I started with just my black-and-white graphite sketch of a young fairy and his mouse friend, printed it on vellum paper in archival ink… then I added multiple layers of rich colored pencil by hand, so that the finished image is a one-of-a kind original. In thanks to readers of The Illustrated Garden blog, I will make 20 of these artworks available for $40 apiece… each signed, numbered and matted in an acid-free 8×10 inch mat. I’ll also provide free shipping anywhere in the United States.
Oh! And one more thing… each piece of fairy art will come with a packet of heirloom herb or vegetable seeds from my garden, tucked inside a hand-embellished seed package. Email me to order.
Color makes such a difference — here’s the dragonfly hitchhiker after a layer of colored pencil.
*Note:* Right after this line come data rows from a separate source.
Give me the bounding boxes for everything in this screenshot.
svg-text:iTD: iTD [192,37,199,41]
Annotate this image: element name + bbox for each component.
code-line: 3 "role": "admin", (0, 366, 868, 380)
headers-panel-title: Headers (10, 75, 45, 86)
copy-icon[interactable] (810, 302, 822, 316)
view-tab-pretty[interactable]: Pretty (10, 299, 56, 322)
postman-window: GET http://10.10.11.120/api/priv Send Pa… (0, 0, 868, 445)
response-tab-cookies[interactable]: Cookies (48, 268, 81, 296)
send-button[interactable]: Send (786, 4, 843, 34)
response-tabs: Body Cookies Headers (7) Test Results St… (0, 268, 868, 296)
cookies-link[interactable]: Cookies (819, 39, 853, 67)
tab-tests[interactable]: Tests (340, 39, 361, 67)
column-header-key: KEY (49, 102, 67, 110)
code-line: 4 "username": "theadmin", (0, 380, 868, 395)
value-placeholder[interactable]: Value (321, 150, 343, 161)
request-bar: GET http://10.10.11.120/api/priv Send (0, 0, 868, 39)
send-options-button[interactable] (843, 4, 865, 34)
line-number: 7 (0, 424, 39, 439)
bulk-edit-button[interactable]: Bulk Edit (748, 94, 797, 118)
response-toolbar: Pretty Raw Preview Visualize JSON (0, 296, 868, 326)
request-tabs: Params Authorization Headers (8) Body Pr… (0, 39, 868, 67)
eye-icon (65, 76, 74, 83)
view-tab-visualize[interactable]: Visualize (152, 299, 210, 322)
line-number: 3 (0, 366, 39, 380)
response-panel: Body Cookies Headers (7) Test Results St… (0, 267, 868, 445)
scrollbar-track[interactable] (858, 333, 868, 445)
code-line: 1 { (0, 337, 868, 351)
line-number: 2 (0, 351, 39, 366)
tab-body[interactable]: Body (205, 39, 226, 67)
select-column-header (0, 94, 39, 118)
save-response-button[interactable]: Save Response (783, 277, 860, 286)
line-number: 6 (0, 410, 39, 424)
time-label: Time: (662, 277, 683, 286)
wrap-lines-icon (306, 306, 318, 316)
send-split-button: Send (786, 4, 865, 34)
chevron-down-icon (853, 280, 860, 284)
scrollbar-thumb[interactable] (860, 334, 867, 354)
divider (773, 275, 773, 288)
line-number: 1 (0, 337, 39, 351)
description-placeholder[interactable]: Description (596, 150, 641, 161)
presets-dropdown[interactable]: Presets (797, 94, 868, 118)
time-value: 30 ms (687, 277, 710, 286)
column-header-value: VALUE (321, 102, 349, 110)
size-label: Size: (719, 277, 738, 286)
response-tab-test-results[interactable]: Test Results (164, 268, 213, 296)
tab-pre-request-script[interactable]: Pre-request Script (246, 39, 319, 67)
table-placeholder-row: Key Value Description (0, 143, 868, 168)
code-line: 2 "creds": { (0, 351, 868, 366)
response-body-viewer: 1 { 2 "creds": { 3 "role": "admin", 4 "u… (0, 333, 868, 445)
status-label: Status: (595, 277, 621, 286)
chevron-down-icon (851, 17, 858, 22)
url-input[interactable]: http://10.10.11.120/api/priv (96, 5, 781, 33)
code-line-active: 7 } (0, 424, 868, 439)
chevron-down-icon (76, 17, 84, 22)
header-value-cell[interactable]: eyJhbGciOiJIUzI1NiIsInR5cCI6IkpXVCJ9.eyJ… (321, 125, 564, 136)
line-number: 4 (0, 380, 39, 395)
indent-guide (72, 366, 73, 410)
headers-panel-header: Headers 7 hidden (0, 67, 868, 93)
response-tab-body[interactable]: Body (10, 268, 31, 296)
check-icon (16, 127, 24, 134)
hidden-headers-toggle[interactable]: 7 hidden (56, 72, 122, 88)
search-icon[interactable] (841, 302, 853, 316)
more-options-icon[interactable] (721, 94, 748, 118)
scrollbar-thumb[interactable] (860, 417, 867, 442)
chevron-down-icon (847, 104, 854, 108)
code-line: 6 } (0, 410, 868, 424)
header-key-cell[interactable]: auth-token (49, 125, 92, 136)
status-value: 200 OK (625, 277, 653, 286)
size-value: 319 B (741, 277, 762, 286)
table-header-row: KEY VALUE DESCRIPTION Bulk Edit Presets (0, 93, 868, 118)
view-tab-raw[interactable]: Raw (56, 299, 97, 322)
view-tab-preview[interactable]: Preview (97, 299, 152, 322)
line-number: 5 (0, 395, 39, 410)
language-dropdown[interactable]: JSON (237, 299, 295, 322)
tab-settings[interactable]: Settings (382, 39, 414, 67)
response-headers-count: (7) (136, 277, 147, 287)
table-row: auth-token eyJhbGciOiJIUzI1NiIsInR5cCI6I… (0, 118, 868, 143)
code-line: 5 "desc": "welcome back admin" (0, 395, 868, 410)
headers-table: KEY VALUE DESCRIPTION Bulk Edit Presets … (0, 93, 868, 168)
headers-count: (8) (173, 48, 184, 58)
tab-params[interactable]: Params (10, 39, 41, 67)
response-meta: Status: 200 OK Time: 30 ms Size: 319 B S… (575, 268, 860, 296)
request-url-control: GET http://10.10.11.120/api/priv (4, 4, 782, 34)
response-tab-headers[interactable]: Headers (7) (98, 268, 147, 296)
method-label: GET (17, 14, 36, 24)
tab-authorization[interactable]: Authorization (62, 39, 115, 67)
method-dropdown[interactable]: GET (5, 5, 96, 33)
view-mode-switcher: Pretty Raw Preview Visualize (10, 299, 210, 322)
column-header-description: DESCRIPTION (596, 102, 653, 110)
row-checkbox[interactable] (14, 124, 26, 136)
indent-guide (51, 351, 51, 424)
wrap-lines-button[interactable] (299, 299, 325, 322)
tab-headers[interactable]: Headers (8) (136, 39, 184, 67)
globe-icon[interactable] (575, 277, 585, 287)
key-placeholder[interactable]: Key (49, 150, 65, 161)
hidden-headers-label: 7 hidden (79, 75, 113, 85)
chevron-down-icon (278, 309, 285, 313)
I used umbers (light and dark) and pumpkin orange for this autumn fairy’s body and wings, then combined peacock blue and true blue for the bluejay feathers and for the shadows on the dragonfly’s wings. I finished it off with a layer of cream color over the entire drawing, which adds a little extra warmth. All done!
This helpful garden fairy, one of 20 drawings in a show that opens Sunday at The Artists’ Place, is created in colored pencil. I like to start out with a fully shaded foundation drawing in dark umber — it has the same effect as an underpainting in oils, establishing light and dark areas and beginning to build a three-dimensional effect. It’s best to keep your pencil point very sharp during this stage, and work with a light touch. I like to build up the darker shadows gradually, rather than in one layer, so that the deeper values look soft and rich.
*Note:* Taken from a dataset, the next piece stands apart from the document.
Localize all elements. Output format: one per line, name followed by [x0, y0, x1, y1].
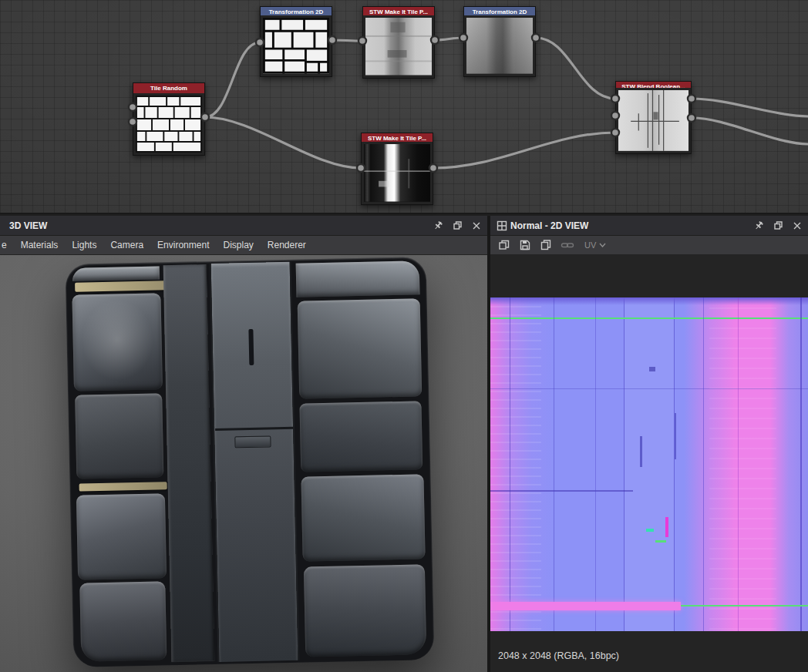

Once the foundation drawing is completed, colors are added in thin layers on top of the umber. I use a light touch and a smooth, circular motion so that the tips of the pencils won’t burnish the surface of the drawing quite yet. (Shiny and dense, a burnished surface is not very receptive to additional colors.) Some areas of the fig leaf have four color layers, each adding its own unique spice to the mix. Start with the lighter colors (yellow, pale green) first.
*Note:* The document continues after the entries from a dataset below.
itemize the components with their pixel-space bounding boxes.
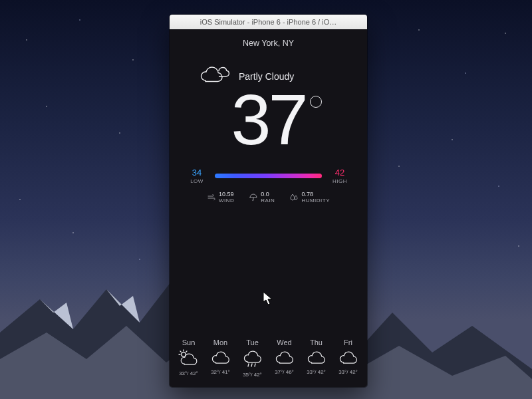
low-label: LOW [186, 178, 208, 184]
wind-icon [207, 193, 216, 202]
temperature-range: 34 LOW 42 HIGH [170, 168, 367, 184]
forecast-day[interactable]: Wed37°/ 46° [271, 338, 299, 378]
forecast-day-name: Tue [239, 338, 267, 346]
forecast-day-name: Sun [175, 338, 203, 346]
forecast-day[interactable]: Tue35°/ 42° [239, 338, 267, 378]
forecast-day[interactable]: Thu33°/ 42° [303, 338, 331, 378]
svg-line-5 [248, 364, 249, 366]
umbrella-icon [249, 193, 258, 202]
simulator-window[interactable]: iOS Simulator - iPhone 6 - iPhone 6 / iO… [170, 15, 367, 387]
metric-wind: 10.59WIND [207, 191, 234, 204]
cloud-icon [303, 349, 331, 365]
humidity-label: HUMIDITY [301, 198, 330, 203]
forecast-day-name: Fri [334, 338, 362, 346]
low-value: 34 [186, 168, 208, 178]
forecast-row[interactable]: Sun33°/ 42°Mon32°/ 41°Tue35°/ 42°Wed37°/… [170, 338, 367, 378]
wind-value: 10.59 [219, 191, 234, 198]
metric-humidity: 0.78HUMIDITY [289, 191, 330, 204]
range-low: 34 LOW [186, 168, 208, 184]
forecast-day[interactable]: Fri33°/ 42° [334, 338, 362, 378]
cloud-icon [271, 349, 299, 365]
degree-icon [310, 96, 322, 108]
rain-label: RAIN [261, 198, 275, 203]
range-high: 42 HIGH [329, 168, 351, 184]
rain-icon [239, 349, 267, 368]
partly-sunny-icon [175, 349, 203, 366]
current-temperature: 37 [170, 84, 367, 156]
svg-line-6 [251, 364, 252, 366]
svg-line-7 [255, 364, 255, 366]
location-label: New York, NY [170, 29, 367, 48]
forecast-day-range: 33°/ 42° [334, 369, 362, 375]
range-gradient-bar [215, 174, 322, 178]
forecast-day-name: Wed [271, 338, 299, 346]
forecast-day-name: Mon [207, 338, 235, 346]
metrics-row: 10.59WIND 0.0RAIN 0.78HUMIDITY [170, 191, 367, 204]
svg-line-4 [186, 351, 186, 352]
rain-value: 0.0 [261, 191, 269, 198]
droplet-icon [289, 193, 299, 202]
forecast-day[interactable]: Mon32°/ 41° [207, 338, 235, 378]
humidity-value: 0.78 [301, 191, 313, 198]
metric-rain: 0.0RAIN [249, 191, 275, 204]
wind-label: WIND [219, 198, 234, 203]
forecast-day-range: 33°/ 42° [175, 370, 203, 376]
forecast-day[interactable]: Sun33°/ 42° [175, 338, 203, 378]
forecast-day-range: 35°/ 42° [239, 372, 267, 378]
forecast-day-range: 33°/ 42° [303, 369, 331, 375]
forecast-day-range: 37°/ 46° [271, 369, 299, 375]
forecast-day-range: 32°/ 41° [207, 369, 235, 375]
cloud-icon [207, 349, 235, 365]
temperature-value: 37 [231, 79, 305, 160]
high-label: HIGH [329, 178, 351, 184]
svg-line-3 [180, 351, 181, 352]
weather-app[interactable]: New York, NY Partly Cloudy 37 34 LOW 42 [170, 29, 367, 387]
window-title: iOS Simulator - iPhone 6 - iPhone 6 / iO… [200, 18, 336, 26]
window-titlebar[interactable]: iOS Simulator - iPhone 6 - iPhone 6 / iO… [170, 15, 367, 30]
cloud-icon [334, 349, 362, 365]
high-value: 42 [329, 168, 351, 178]
forecast-day-name: Thu [303, 338, 331, 346]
Once I was happy with the colors, I burnished the whole drawing with a cream-colored pencil for an aura of warmth and also to pull the warm tones (the leaf, the fairy’s wings) and the cooler tones (the jay’s feathers and the shadows on the grass) together. You can see the effect the cream pencil has, when you compare the color of the fig leaf in the second image (before) and the third image (after). All done!
Hoping to put up a new video tutorial this weekend… and working on plans for an online class in colored pencil very soon. Happy drawing!
With several illustration assignments behind me now, I have happily returned to working on “A Field Guide to Fairies.” Here in the southeast, where ‘possums are plentiful, fairies use the gullible creatures as a form of mass transit. Since a ‘possum is insatiably curious but not very good at analytical thinking, he will walk all day to find the source of a blade of bahia grass tickling his nose — never suspecting that the other end of the stalk is held by a clever passenger. This drawing is Prismacolor pencil (two colors: white and dark umber) on buff BFK Rives paper. Enjoy!